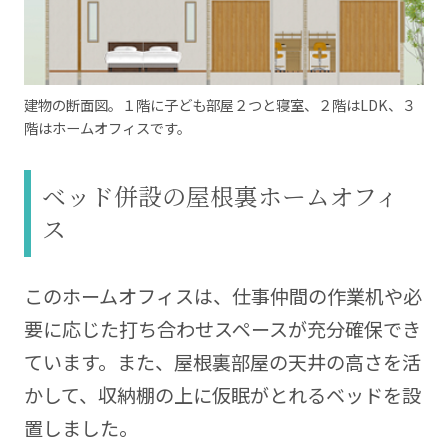
建物の断面図。１階に子ども部屋２つと寝室、２階はLDK、３
階はホームオフィスです。
ベッド併設の屋根裏ホームオフィ
ス
このホームオフィスは、仕事仲間の作業机や必
要に応じた打ち合わせスペースが充分確保でき
ています。また、屋根裏部屋の天井の高さを活
かして、収納棚の上に仮眠がとれるベッドを設
置しました。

..........

__DIRECTIONS FOR THIS TASK__
From the "このホームオフィスは、仕事仲間の作業机や必" line to the close of the listing, restate each line word for word.

__SOLVED PROBLEM__
このホームオフィスは、仕事仲間の作業机や必
要に応じた打ち合わせスペースが充分確保でき
ています。また、屋根裏部屋の天井の高さを活
かして、収納棚の上に仮眠がとれるベッドを設
置しました。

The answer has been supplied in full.